John Altmann and Bryan W. Van Norden in the NYT:

In one of his philosophical parables, the Taoist philosopher Zhuangzi (fourth century B.C.) describes a man he calls Splay-limb Shu. This man’s “chin is sunk in his belly,” Zhuangzi writes. “His shoulders are above his head, and pinched together so they point to the sky. His five organs are on top, his thighs tight against his ribs.” In Zhuangzi’s era as in our own, most people would consider Splay-limb Shu to be unfortunate.
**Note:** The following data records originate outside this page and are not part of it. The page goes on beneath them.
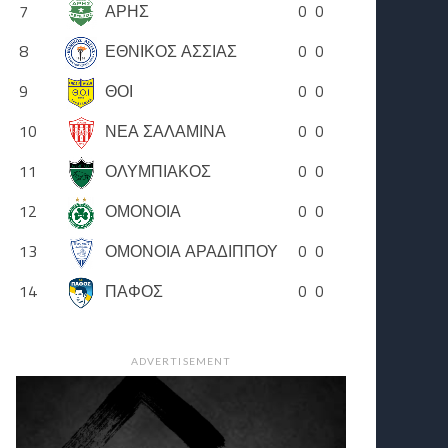
7
ΑΡΗΣ
0
0
8
ΕΘΝΙΚΟΣ ΑΣΣΙΑΣ
0
0
9
ΘΟΙ
0
0
10
ΝΕΑ ΣΑΛΑΜΙΝΑ
0
0
11
ΟΛΥΜΠΙΑΚΟΣ
0
0
12
ΟΜΟΝΟΙΑ
0
0
13
ΟΜΟΝΟΙΑ ΑΡΑΔΙΠΠΟΥ
0
0
14
ΠΑΦΟΣ
0
0
ADVERTISEMENT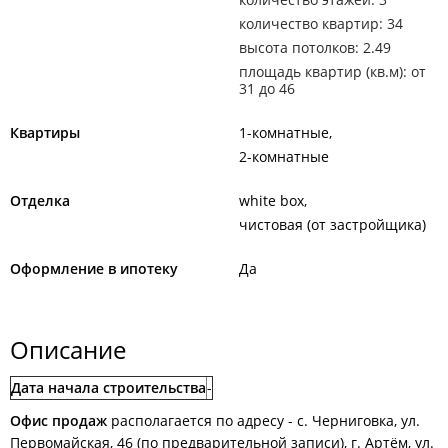
количество квартир: 34
высота потолков: 2.49
площадь квартир (кв.м): от
31 до 46
Квартиры
1-комнатные
2-комнатные
Отделка
white box
чистовая (от застройщика)
Оформление в ипотеку
Да
Описание
Дата начала строительства
-
Офис продаж
располагается по адресу - с. Черниговка, ул.
Первомайская, 46 (по предварительной записи), г. Артём, ул.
But Zhuangzi, whose work frequently challenged society’s norms, sees things differently. He notes, for instance, that Shu is in no danger of being conscripted into the military or pressed into forced labor. Instead, he lives contentedly in his community, supporting himself by “plying a needle and taking in laundry.” Shu, Zhuangzi concludes, is “able to keep himself alive and to live out the years Heaven gave him” precisely because he is different from others.

Even today, this insight is striking. Zhuangzi poses the idea that Shu’s difference — one we would classify today as a disability — is not a misfortune, and in doing so challenges an assumption that has existed in cultures of all kinds for millenniums.

More here.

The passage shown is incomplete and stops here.